**Work order:**
Give back the full listing exactly, setting the pictures aside.

*** Data records Section Begins ***

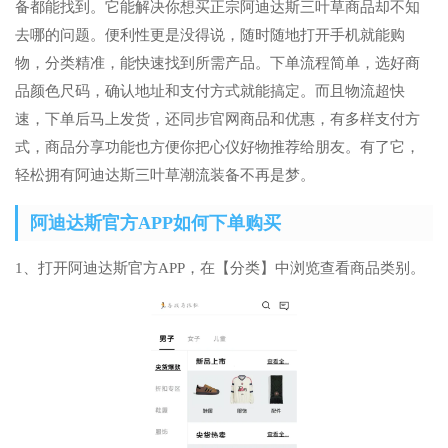
备都能找到。它能解决你想买正宗阿迪达斯三叶草商品却不知
去哪的问题。便利性更是没得说，随时随地打开手机就能购
物，分类精准，能快速找到所需产品。下单流程简单，选好商
品颜色尺码，确认地址和支付方式就能搞定。而且物流超快
速，下单后马上发货，还同步官网商品和优惠，有多样支付方
式，商品分享功能也方便你把心仪好物推荐给朋友。有了它，
轻松拥有阿迪达斯三叶草潮流装备不再是梦。
阿迪达斯官方APP如何下单购买
1、打开阿迪达斯官方APP，在【分类】中浏览查看商品类别。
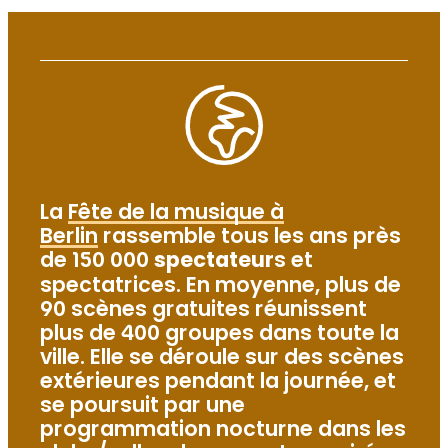
La
Fête de la musique à
Berlin
rassemble tous les ans près
de 150 000
spectateur
s et
spectatrices. En moyenne, plus de
90 scènes gratuites réunissent
plus de 400 groupes dans toute la
ville. Elle se déroule sur des scènes
extérieures pendant la journée, et
se poursuit par une
programmation nocturne dans les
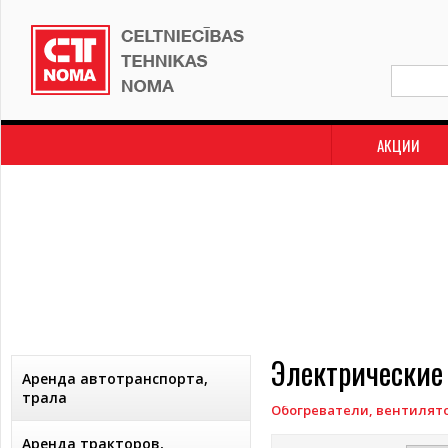
АКЦИИ
Электрические
Аренда автотранспорта,
трала
Обогреватели, вентилят
Аренда тракторов,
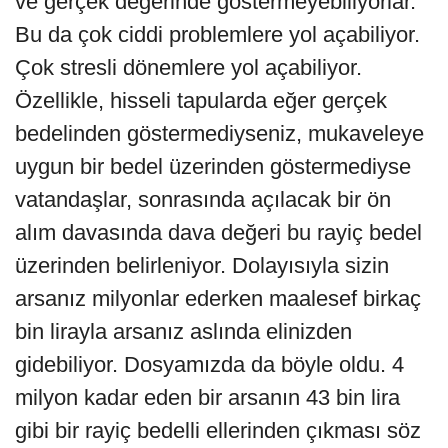
ve gerçek değerinde göstermeyebiliyorlar.
Bu da çok ciddi problemlere yol açabiliyor.
Çok stresli dönemlere yol açabiliyor.
Özellikle, hisseli tapularda eğer gerçek
bedelinden göstermediyseniz, mukaveleye
uygun bir bedel üzerinden göstermediyse
vatandaşlar, sonrasında açılacak bir ön
alım davasında dava değeri bu rayiç bedel
üzerinden belirleniyor. Dolayısıyla sizin
arsanız milyonlar ederken maalesef birkaç
bin lirayla arsanız aslında elinizden
gidebiliyor. Dosyamızda da böyle oldu. 4
milyon kadar eden bir arsanın 43 bin lira
gibi bir rayiç bedelli ellerinden çıkması söz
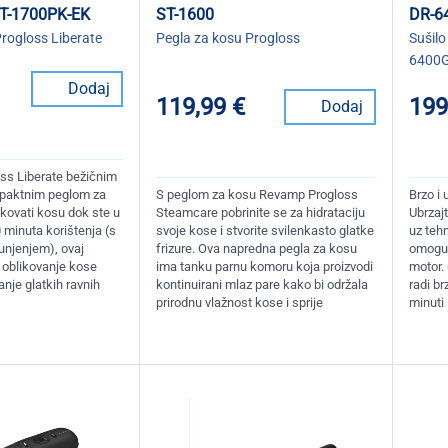
T-1700PK-EK
ST-1600
DR-6
rogloss Liberate
Pegla za kosu Progloss
Sušilo
6400
Dodaj
119,99 €
199
Dodaj
ss Liberate bežičnim
paktnim peglom za
S peglom za kosu Revamp Progloss
Brzo i 
kovati kosu dok ste u
Steamcare pobrinite se za hidrataciju
Ubrzajt
 minuta korištenja (s
svoje kose i stvorite svilenkasto glatke
uz teh
unjenjem), ovaj
frizure. Ova napredna pegla za kosu
omoguću
a oblikovanje kose
ima tanku parnu komoru koja proizvodi
motor. 
nje glatkih ravnih
kontinuirani mlaz pare kako bi održala
radi b
prirodnu vlažnost kose i sprije
minuti 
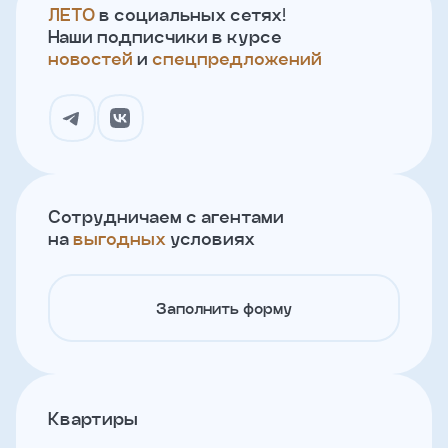
ЛЕТО
в социальных сетях!
Наши подписчики в курсе
новостей
и
спецпредложений
Сотрудничаем с агентами
на
выгодных
условиях
Заполнить форму
Квартиры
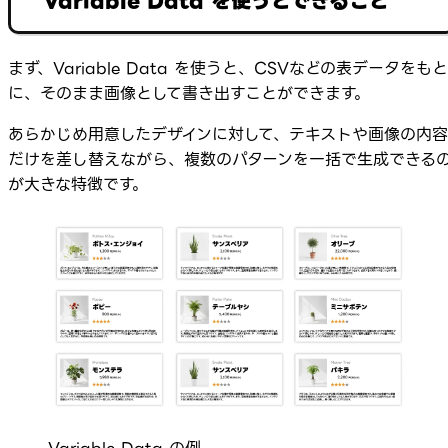
Variable Data を使うとできること
まず、Variable Data を使うと、CSVなどの表データをもと
に、そのまま画像として書き出すことができます。
あらかじめ用意したデザインに対して、テキストや画像の内容
だけを差し替えながら、複数のパターンを一括で生成できる
が大きな特徴です。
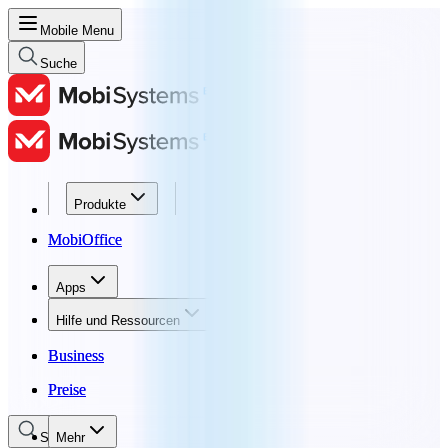
Mobile Menu
Suche
Produkte
Produkte
MobiOffice
MobiOffice
Apps
Apps
Hilfe und Ressourcen
Hilfe und Ressourcen
Business
Business
Preise
Preise
Suche
Mehr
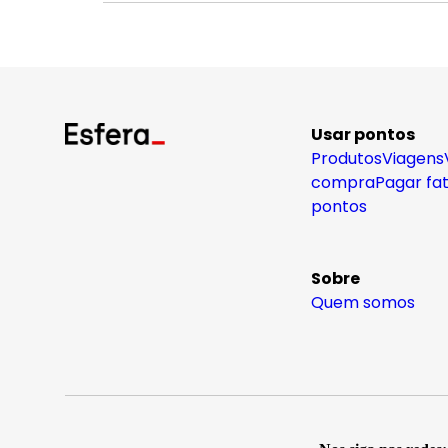
Usar pontos
Produtos
Viagens
compra
Pagar fa
pontos
Sobre
Quem somos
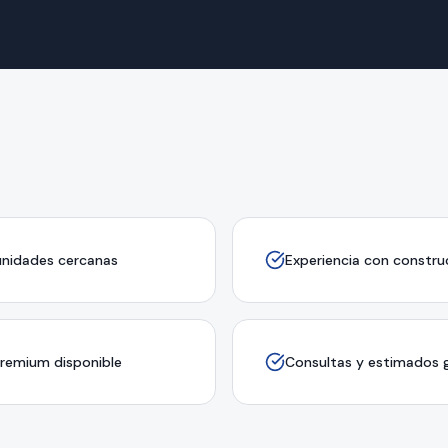
nidades cercanas
Experiencia con constru
premium disponible
Consultas y estimados g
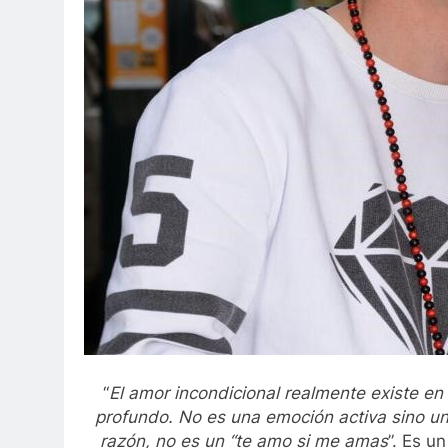
“
El amor incondicional realmente existe e
profundo. No es una emoción activa sino un
razón, no es un “te amo si me amas
”. Es u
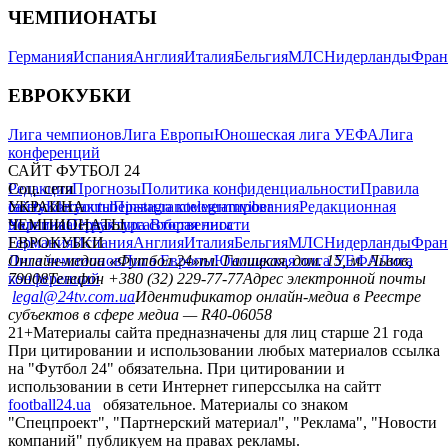
ЧЕМПИОНАТЫ
Германия
Испания
Англия
Италия
Бельгия
МЛС
Нидерланды
Фран
ЕВРОКУБКИ
Лига чемпионов
Лига Европы
Юношеская лига УЕФА
Лига
конференций
САЙТ ФУТБОЛ 24
Редакция
Соц. сети
Прогнозы
Политика конфиденциальности
Правила
сайту
facebook
УКРАИНА
Контакты
x
youtube
Правила комментирования
instagram
telegram
viber
Редакционная
политика
Украина
ЧЕМПИОНАТЫ
Первая лига
Структура собственности
Вторая лига
Германия
ЕВРОКУБКИ
Испания
Англия
Италия
Бельгия
МЛС
Нидерланды
Фран
Лига чемпионов
Онлайн-медиа «Футбол 24»
Лига Европы
пл. Галицкая, дом. 15, м. Львов,
Юношеская лига УЕФА
Лига
конференций
79008
Телефон +380 (32) 229-77-77
Адрес электронной почты
legal@24tv.com.ua
Идентификатор онлайн-медиа в Реестре
субъектов в сфере медиа — R40-06058
21+
Материалы сайта предназначены для лиц старше 21 года
При цитировании и использовании любых материалов ссылка
на "Футбол 24" обязательна. При цитировании и
использовании в сети Интернет гиперссылка на сайтт
football24.ua
обязательное. Материалы со знаком
"Спецпроект", "Партнерский материал", "Реклама", "Новости
компаний" публикуем на правах рекламы.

*** Data records Section Ends ***

**Exercise answer:**
备都能找到。它能解决你想买正宗阿迪达斯三叶草商品却不知
去哪的问题。便利性更是没得说，随时随地打开手机就能购
物，分类精准，能快速找到所需产品。下单流程简单，选好商
品颜色尺码，确认地址和支付方式就能搞定。而且物流超快
速，下单后马上发货，还同步官网商品和优惠，有多样支付方
式，商品分享功能也方便你把心仪好物推荐给朋友。有了它，
轻松拥有阿迪达斯三叶草潮流装备不再是梦。
阿迪达斯官方APP如何下单购买
1、打开阿迪达斯官方APP，在【分类】中浏览查看商品类别。
La
Fête de la musique à
Berlin
rassemble tous les ans près
de 150 000
spectateur
s et
spectatrices. En moyenne, plus de
90 scènes gratuites réunissent
plus de 400 groupes dans toute la
ville. Elle se déroule sur des scènes
extérieures pendant la journée, et
se poursuit par une
programmation nocturne dans les
АКЦИИ
Электрические
Аренда автотранспорта,
трала
Обогреватели, вентилят
Аренда тракторов,
ve gerçek değerinde göstermeyebiliyorlar.
Bu da çok ciddi problemlere yol açabiliyor.
Çok stresli dönemlere yol açabiliyor.
Özellikle, hisseli tapularda eğer gerçek
bedelinden göstermediyseniz, mukaveleye
uygun bir bedel üzerinden göstermediyse
vatandaşlar, sonrasında açılacak bir ön
alım davasında dava değeri bu rayiç bedel
üzerinden belirleniyor. Dolayısıyla sizin
arsanız milyonlar ederken maalesef birkaç
bin lirayla arsanız aslında elinizden
gidebiliyor. Dosyamızda da böyle oldu. 4
milyon kadar eden bir arsanın 43 bin lira
gibi bir rayiç bedelli ellerinden çıkması söz
T-1700PK-EK
ST-1600
DR-6
rogloss Liberate
Pegla za kosu Progloss
Sušilo
6400
Dodaj
119,99 €
199
Dodaj
ss Liberate bežičnim
paktnim peglom za
S peglom za kosu Revamp Progloss
Brzo i 
kovati kosu dok ste u
Steamcare pobrinite se za hidrataciju
Ubrzajt
 minuta korištenja (s
svoje kose i stvorite svilenkasto glatke
uz teh
unjenjem), ovaj
frizure. Ova napredna pegla za kosu
omoguću
a oblikovanje kose
ima tanku parnu komoru koja proizvodi
motor. 
nje glatkih ravnih
kontinuirani mlaz pare kako bi održala
radi b
prirodnu vlažnost kose i sprije
minuti 
ЛЕТО
в социальных сетях!
Наши подписчики в курсе
новостей
и
спецпредложений
Сотрудничаем с агентами
на
выгодных
условиях
Заполнить форму
Квартиры
Variable Data を使うとできること
まず、Variable Data を使うと、CSVなどの表データをもと
に、そのまま画像として書き出すことができます。
あらかじめ用意したデザインに対して、テキストや画像の内容
だけを差し替えながら、複数のパターンを一括で生成できる
が大きな特徴です。
Mobile Menu
Suche
Produkte
Produkte
MobiOffice
MobiOffice
Apps
Apps
Hilfe und Ressourcen
Hilfe und Ressourcen
Business
Business
Preise
Preise
Suche
Mehr
Usar pontos
Produtos
Viagens
compra
Pagar fa
pontos
Sobre
Quem somos
nidades cercanas
Experiencia con constru
premium disponible
Consultas y estimados g
“
El amor incondicional realmente existe e
profundo. No es una emoción activa sino un
razón, no es un “te amo si me amas
”. Es u
ЧЕМПИОНАТЫ
Германия
Испания
Англия
Италия
Бельгия
МЛС
Нидерланды
Фран
ЕВРОКУБКИ
Лига чемпионов
Лига Европы
Юношеская лига УЕФА
Лига
конференций
САЙТ ФУТБОЛ 24
Редакция
Соц. сети
Прогнозы
Политика конфиденциальности
Правила
сайту
facebook
УКРАИНА
Контакты
x
youtube
Правила комментирования
instagram
telegram
viber
Редакционная
политика
Украина
ЧЕМПИОНАТЫ
Первая лига
Структура собственности
Вторая лига
Германия
ЕВРОКУБКИ
Испания
Англия
Италия
Бельгия
МЛС
Нидерланды
Фран
Лига чемпионов
Онлайн-медиа «Футбол 24»
Лига Европы
пл. Галицкая, дом. 15, м. Львов,
Юношеская лига УЕФА
Лига
конференций
79008
Телефон +380 (32) 229-77-77
Адрес электронной почты
legal@24tv.com.ua
Идентификатор онлайн-медиа в Реестре
субъектов в сфере медиа — R40-06058
21+
Материалы сайта предназначены для лиц старше 21 года
При цитировании и использовании любых материалов ссылка
на "Футбол 24" обязательна. При цитировании и
использовании в сети Интернет гиперссылка на сайтт
football24.ua
обязательное. Материалы со знаком
"Спецпроект", "Партнерский материал", "Реклама", "Новости
компаний" публикуем на правах рекламы.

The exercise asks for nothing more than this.